> [ACTION ITEM]: Read through the entries below and return each line with the word "Display".

> [DATA FOR THE TASK]:
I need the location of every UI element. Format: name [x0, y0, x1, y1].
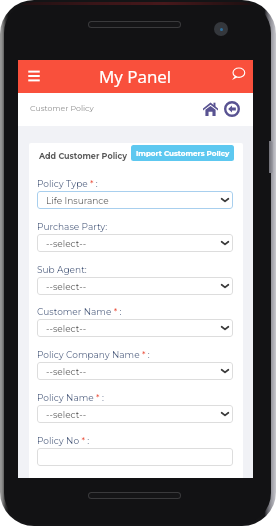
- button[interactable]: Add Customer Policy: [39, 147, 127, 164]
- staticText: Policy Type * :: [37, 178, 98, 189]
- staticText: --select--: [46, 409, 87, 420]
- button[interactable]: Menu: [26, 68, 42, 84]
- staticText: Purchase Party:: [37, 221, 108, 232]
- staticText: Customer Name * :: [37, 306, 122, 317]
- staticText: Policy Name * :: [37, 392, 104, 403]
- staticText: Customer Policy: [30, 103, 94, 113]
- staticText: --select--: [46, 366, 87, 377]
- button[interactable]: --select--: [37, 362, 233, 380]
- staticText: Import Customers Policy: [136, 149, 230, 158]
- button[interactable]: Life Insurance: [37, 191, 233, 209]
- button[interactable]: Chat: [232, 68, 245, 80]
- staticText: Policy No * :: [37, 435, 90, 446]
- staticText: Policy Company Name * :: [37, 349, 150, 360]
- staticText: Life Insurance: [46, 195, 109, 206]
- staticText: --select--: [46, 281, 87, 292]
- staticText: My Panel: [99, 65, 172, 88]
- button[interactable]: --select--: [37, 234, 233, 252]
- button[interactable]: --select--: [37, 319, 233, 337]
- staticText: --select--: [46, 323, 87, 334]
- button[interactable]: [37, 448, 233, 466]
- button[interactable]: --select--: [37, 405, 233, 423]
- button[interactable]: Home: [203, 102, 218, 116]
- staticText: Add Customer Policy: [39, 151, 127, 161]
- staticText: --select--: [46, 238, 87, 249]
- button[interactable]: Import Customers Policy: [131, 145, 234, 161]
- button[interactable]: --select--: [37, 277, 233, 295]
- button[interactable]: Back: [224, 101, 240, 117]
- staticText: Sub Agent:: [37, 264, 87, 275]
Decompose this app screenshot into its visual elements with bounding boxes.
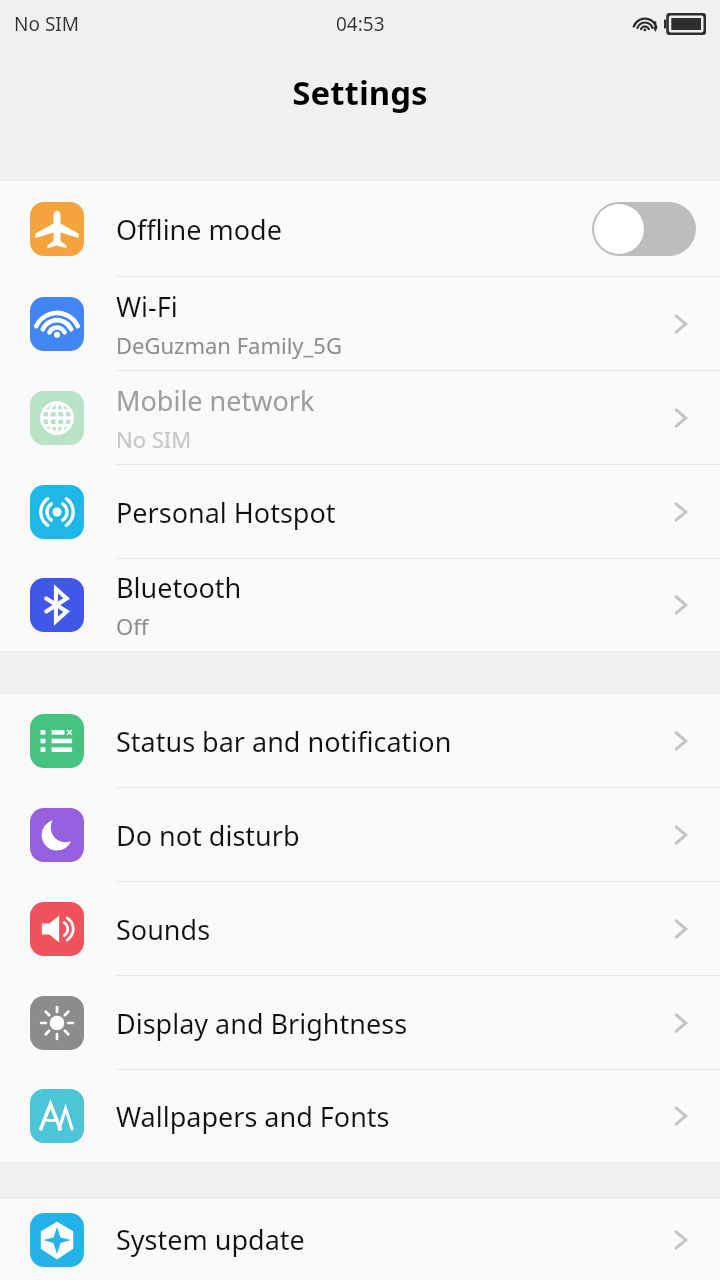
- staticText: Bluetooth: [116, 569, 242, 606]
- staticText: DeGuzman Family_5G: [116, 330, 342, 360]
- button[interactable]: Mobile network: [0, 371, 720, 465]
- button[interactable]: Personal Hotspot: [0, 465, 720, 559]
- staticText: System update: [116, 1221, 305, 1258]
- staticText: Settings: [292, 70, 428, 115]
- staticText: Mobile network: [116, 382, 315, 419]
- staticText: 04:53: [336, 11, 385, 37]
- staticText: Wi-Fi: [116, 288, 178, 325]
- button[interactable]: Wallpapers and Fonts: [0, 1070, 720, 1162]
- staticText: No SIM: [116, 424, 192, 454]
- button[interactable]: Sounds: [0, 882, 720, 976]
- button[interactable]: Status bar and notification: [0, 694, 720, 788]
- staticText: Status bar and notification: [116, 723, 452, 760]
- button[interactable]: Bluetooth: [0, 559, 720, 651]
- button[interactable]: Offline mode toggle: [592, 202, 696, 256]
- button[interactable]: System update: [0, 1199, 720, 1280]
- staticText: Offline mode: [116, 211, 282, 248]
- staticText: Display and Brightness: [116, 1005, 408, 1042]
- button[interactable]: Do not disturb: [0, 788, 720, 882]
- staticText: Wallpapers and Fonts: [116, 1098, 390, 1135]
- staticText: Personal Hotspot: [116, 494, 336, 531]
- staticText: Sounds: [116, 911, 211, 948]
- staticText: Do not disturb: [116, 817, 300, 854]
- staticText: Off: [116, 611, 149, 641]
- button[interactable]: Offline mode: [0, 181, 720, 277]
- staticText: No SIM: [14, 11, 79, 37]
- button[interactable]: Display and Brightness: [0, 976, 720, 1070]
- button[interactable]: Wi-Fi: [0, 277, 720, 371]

> [EXERCISE RESPONSE]:
- staticText: Display and Brightness: [116, 1005, 408, 1042]
- button[interactable]: Display and Brightness: [0, 976, 720, 1070]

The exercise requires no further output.